* Work instructions: From the first entry to the last, repeat them all exactly.

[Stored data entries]
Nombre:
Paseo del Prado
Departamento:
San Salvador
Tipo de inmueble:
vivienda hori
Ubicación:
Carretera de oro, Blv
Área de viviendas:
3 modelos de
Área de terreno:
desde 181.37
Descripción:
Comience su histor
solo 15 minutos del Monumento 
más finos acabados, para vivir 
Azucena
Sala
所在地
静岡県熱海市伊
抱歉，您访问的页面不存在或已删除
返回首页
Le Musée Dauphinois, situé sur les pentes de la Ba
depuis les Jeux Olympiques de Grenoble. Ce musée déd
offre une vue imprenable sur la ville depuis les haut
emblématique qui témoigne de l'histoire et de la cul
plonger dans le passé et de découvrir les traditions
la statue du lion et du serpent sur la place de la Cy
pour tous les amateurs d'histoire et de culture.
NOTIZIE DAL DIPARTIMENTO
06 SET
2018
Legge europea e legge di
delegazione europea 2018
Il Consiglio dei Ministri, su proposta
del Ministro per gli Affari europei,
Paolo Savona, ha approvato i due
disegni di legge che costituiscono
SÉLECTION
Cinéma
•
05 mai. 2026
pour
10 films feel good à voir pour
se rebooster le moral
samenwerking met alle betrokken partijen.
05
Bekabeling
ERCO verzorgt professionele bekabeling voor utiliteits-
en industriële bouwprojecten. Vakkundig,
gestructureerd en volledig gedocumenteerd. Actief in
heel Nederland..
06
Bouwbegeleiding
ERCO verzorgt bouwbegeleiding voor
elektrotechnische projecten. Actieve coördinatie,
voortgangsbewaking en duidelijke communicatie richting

* Output of the exercise:
Nombre:
Paseo del Prado
Departamento:
San Salvador
Tipo de inmueble:
vivienda hori
Ubicación:
Carretera de oro, Blv
Área de viviendas:
3 modelos de
Área de terreno:
desde 181.37
Descripción:
Comience su histor
solo 15 minutos del Monumento 
más finos acabados, para vivir 
Azucena
Sala
所在地
静岡県熱海市伊
抱歉，您访问的页面不存在或已删除
返回首页
Le Musée Dauphinois, situé sur les pentes de la Ba
depuis les Jeux Olympiques de Grenoble. Ce musée déd
offre une vue imprenable sur la ville depuis les haut
emblématique qui témoigne de l'histoire et de la cul
plonger dans le passé et de découvrir les traditions
la statue du lion et du serpent sur la place de la Cy
pour tous les amateurs d'histoire et de culture.
NOTIZIE DAL DIPARTIMENTO
06 SET
2018
Legge europea e legge di
delegazione europea 2018
Il Consiglio dei Ministri, su proposta
del Ministro per gli Affari europei,
Paolo Savona, ha approvato i due
disegni di legge che costituiscono
SÉLECTION
Cinéma
•
05 mai. 2026
pour
10 films feel good à voir pour
se rebooster le moral
samenwerking met alle betrokken partijen.
05
Bekabeling
ERCO verzorgt professionele bekabeling voor utiliteits-
en industriële bouwprojecten. Vakkundig,
gestructureerd en volledig gedocumenteerd. Actief in
heel Nederland..
06
Bouwbegeleiding
ERCO verzorgt bouwbegeleiding voor
elektrotechnische projecten. Actieve coördinatie,
voortgangsbewaking en duidelijke communicatie richting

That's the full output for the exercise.